Additional file 2. Figure 2 Rule-sets. A compressed archive (zip) file containing the simulation files (ASCII/xml). used in the generation of figure 2.

Format: ZIP Size: 3KB Download fileOpen Data

Test datasets

The main motivation for creating the simulator was to synthesize expression datasets for which we know the underlying regulatory rules. These datasets will be necessary to compare the accuracy of different methods that infer cis-regulatory rules because there are no experimental datasets for which the true underlying relationships between cis-regulatory sites are known. We therefore created ten test datasets using different rule-sets. The test datasets vary in the number and types of rules and in the complexity of the rule-set. We have made the datasets and rule sets used to generate them (see additional file 1) available in both Relos format and fasta format. We anticipate that the availability of test datasets will allow researchers to evaluate their own methods and compare their methods against commonly used algorithms that deduce regulatory rules from expression data. While the test data we provide will be useful for researchers who want to get started right away testing their rule-finding algorithms, we emphasize that the real power of Relos is the capability it provides to quickly produce custom data sets for algorithm testing. Researchers can now rapidly create their own test datasets to compare the dependency of any method on any particular parameter (number or sites, types of interactions, noisy data).
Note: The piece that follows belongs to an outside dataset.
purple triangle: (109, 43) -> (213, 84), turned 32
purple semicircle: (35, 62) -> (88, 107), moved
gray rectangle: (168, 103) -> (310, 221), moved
Comparison to experimental data

We simulated the expression of five different regulatory modules comprised of 254 yeast genes described in Beer and Tavazoie [7]. A classification tree was constructed to place each gene into its correct module based on the presence or absence of different regulatory elements. Overall, 80% (204/254) of the promoters were placed into their original module. We then created a rule set based on the classification tree which incorporated "AND", "OR", and "NOT" logic. This rule set was used to simulate expression values for each gene in each of the 255 conditions reported in Beer and Tavazoie (see Methods). The results of the simulation and the observed expression values are shown in figure 3. The median gene-wise correlation coefficient between the simulated and experimental expression was 0.78, illustrating that simulated data closely matching observed data can be produced with Relos. These results show that Relos can discriminate between promoters and create biologically relevant data sets.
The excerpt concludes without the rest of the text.